Tal como hay métodos para incitar el deseo, se conocen otros que lo matan. Entre los antiafrodisíacos más seguros está el mal aliento (en este caso no caben eufemismos). Antiguamente los problemas dentales eran inevitables; no había doncella ni galán mayor de quince años, por noble y principal que fuese, que no tuviera dientes carcomidos y encías inflamadas. Muchas sustancias consideradas afrodisíacas son sólo aromáticas, astringentes o antisépticas. Otros antiafrodisíacos que vale la pena mencionar son el resfrío común, un hombre desnudo en calcetines, una mujer con rulos para encrespar el pelo, televisión y fatiga común. Hay sustancias que se consideran fatales para la libido: la valeriana, que en dosis pequeñas tiene una larga reputación de estimulante —antes se mezclaba con cerveza y vino para alegrar a los clientes en los prostíbulos— pero en forma desmedida causa pasmo, sueño a destiempo, extravío de las ideas y fastidio en el amor. Los baños de agua helada también son contraproducentes: si se usan para aturdir a los locos, imagínese cómo congelan la vehemencia del deseo. Y la lista sigue con el vinagre, cuyas virtudes medicinales incluyen despertar de los desmayos, pero que también puede causar vómitos, destemplar los dientes y producir impotencia temporal, porque enfría la sangre.

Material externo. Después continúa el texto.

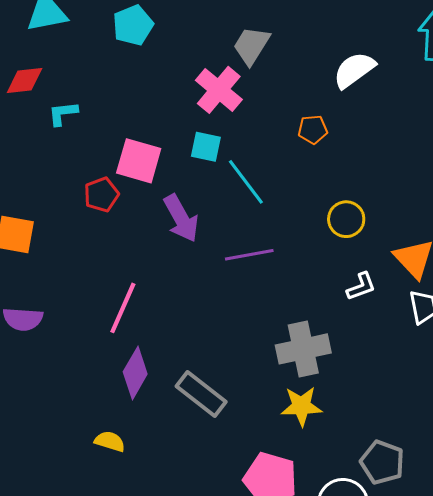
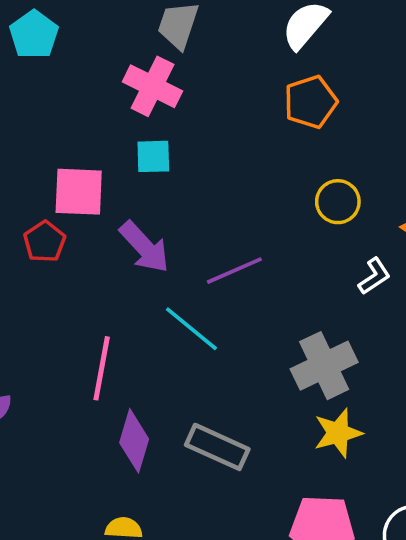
orange pentagon: (313, 129) -> (311, 102), moved, size x1.5
cyan line: (246, 182) -> (191, 329), moved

Antaño se recurría a la infusión de lechuga bebida al acostarse y a la piedra lumbre bajo las camas para evitar las poluciones nocturnas y los sueños felices de los muchachos en el servicio militar y en internados religiosos. A propósito, mis amigos católicos agregan a esta lista la santa devoción de rezar el rosario en la cama, lo cual suele adormecer al más creyente tanto como al más enamorado. Sobre este tema sobran ideas contradictorias. El pepino, que por su forma se considera erótico en muchas regiones, en otras se utilizaba en los monasterios para apaciguar el ardor viril de los monjes. No sé si lo comían, lo aplicaban en compresas o de otras formas que me excuso de detallar. Ante la duda, abstente, decía mi abuelo.
En estas páginas pretendo ofrecer, como mejor he sabido, una descripción de los afrodisíacos más comunes. Espero que no falten en su cocina y den a su vida unos brochazos de sabor y buen humor, tan añorados en la vorágine del modernismo. Vivimos corriendo para llegar primero a la muerte. Sólo cabe agregar que si tiene suerte y estos excitantes dan el resultado esperado, vivirá y morirá feliz, tal vez de un ataque súbito causado por una combinación de gula y lujuria, únicos pecados capitales donde cabe cierto estilo, los demás son pura malignidad y quebranto.